Le 30 septembre 1923, première élection des Reines de Cornouaille

Le 30 septembre 1923 marque un moment de l’histoire culturelle de la Bretagne, alors que le pays, bien qu’annexé par la France depuis l’édit de 1532, continuait de nourrir un fort sentiment d’identité ethno-culturelle. Ce jour-là, à Kemper (Quimper), la première Fête des Reines de Cornouaille fut organisée, un événement qui deviendra plus tard le célèbre Festival de Cornouaille. Cette célébration, ancrée dans le renouveau de l’Emsav des années 1920 sous l’impulsion des nationalistes, illustre l’aspiration à préserver et promouvoir l’héritage celtique, linguistique et historique de la Bretagne, dans un contexte où l’État français imposait une centralisation culturelle et linguistique. C’est dans ce climat que naît la Fête des Reines de Cornouaille, conçue comme une célébration des traditions et de l’histoire bretonnes, notamment celle de la Cornouaille (Kerne), une des régions historiques de la nation.

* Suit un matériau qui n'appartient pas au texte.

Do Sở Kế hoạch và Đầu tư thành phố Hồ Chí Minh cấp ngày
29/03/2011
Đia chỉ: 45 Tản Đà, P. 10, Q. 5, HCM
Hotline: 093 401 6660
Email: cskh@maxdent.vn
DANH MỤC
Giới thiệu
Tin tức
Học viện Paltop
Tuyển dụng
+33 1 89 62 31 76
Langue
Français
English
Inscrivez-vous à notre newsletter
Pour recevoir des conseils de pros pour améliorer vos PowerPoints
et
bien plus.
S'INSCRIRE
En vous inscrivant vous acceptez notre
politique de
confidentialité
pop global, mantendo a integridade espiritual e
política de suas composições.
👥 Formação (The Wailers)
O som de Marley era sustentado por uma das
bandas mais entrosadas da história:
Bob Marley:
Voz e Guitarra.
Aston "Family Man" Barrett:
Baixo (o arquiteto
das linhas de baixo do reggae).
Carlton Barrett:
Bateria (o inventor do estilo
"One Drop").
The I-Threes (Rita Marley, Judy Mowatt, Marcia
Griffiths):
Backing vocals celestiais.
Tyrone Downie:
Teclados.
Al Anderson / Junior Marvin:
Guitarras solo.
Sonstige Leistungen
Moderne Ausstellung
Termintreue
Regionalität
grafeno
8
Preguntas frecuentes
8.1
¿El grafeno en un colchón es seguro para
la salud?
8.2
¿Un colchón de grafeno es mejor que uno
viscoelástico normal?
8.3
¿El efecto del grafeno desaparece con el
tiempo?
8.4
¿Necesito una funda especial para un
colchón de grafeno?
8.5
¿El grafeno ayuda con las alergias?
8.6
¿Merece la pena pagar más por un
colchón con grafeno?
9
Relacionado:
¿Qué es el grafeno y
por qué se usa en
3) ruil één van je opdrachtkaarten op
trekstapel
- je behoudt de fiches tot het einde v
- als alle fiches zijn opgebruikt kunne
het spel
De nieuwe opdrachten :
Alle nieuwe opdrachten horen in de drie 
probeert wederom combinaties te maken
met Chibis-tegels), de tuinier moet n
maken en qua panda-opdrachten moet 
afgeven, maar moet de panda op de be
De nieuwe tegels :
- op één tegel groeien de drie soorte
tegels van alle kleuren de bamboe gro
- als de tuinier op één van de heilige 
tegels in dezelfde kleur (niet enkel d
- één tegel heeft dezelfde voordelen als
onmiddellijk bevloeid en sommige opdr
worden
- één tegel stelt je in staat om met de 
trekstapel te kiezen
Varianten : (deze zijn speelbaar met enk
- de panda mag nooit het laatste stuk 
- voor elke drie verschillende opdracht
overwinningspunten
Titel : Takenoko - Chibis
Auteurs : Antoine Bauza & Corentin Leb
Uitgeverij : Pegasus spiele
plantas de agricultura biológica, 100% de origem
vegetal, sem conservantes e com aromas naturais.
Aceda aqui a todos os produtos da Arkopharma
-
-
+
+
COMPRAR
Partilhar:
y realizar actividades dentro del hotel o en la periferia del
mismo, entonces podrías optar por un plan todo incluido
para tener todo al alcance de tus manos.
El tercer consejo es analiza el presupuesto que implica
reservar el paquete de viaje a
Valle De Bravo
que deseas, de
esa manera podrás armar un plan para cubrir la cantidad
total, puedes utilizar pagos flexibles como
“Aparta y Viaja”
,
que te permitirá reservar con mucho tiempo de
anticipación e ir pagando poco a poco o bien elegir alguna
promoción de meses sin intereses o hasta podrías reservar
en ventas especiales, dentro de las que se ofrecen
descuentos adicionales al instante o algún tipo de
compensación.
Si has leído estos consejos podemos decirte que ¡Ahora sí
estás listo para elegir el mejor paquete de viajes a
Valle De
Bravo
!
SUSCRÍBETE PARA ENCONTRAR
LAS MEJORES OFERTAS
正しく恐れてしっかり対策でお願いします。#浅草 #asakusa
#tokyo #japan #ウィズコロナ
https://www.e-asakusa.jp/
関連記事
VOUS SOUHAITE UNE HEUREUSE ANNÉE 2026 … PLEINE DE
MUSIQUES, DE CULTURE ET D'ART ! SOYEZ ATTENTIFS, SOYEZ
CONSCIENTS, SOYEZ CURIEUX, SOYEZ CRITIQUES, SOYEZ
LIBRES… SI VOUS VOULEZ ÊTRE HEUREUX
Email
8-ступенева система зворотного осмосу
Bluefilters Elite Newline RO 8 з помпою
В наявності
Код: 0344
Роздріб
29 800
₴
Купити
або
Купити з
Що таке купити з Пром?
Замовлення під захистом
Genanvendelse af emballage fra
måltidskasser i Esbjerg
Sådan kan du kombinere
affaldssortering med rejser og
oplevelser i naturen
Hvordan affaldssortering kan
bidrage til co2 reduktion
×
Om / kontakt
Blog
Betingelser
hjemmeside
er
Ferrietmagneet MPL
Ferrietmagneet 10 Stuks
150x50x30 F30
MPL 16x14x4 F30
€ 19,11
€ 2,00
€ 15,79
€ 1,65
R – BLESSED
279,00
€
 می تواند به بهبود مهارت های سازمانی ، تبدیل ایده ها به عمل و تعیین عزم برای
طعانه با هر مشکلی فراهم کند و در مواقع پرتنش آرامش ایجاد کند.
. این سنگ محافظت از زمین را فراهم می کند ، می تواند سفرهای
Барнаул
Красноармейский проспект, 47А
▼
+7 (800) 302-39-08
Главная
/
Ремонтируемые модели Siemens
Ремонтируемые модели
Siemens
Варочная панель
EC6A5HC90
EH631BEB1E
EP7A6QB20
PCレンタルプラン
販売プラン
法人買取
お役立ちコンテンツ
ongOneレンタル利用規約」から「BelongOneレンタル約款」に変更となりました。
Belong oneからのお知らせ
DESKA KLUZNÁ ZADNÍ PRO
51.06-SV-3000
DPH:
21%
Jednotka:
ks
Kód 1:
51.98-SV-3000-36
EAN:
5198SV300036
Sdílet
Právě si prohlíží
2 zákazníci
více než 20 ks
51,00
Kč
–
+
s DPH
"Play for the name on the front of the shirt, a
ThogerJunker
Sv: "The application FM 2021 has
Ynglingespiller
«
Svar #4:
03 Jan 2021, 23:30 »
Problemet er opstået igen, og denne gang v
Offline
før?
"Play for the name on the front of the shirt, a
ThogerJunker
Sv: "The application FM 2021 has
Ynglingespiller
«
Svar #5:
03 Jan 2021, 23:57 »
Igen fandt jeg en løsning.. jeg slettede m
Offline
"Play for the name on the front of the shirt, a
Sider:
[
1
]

Lena Kersual, Beuzec-Cap-Sizun, reine de Cornouaille 2025

Lors de la Première Guerre mondiale, beaucoup de Bretons étaient partis au combat en costume traditionnel avant de revenir en civil. Pour les femmes restées au pays et les Cornouaillais, il ne fallait pas perdre la tradition. Louis Le Bourhis, après avoir invité à l’inauguration de son cinéma l’Odet-Palace à Kemper quatre « Reines » des villes voisines en décembre 1922, décide de créer, avec l’appui des commerçants et de la mairie, une fête des Reines de Cornouaille, malgré l’opposition de l’Église catholique.

La première a lieu le 30 septembre 1923 sous le nom de « Fêtes Bretonnes de Bienfaisance ». Elle est en effet au profit des mutilés de guerre bretons, car la Première Guerre mondiale est encore très présente dans les esprits. Certaines grandes figures des fêtes de l’entre-deux-guerres apparaissent déjà dans le cortège qui démarre de l’arrivée des reines à la gare au cinéma, dont les « bardes bretons » Botrel, Gourvil et Jaffrennou.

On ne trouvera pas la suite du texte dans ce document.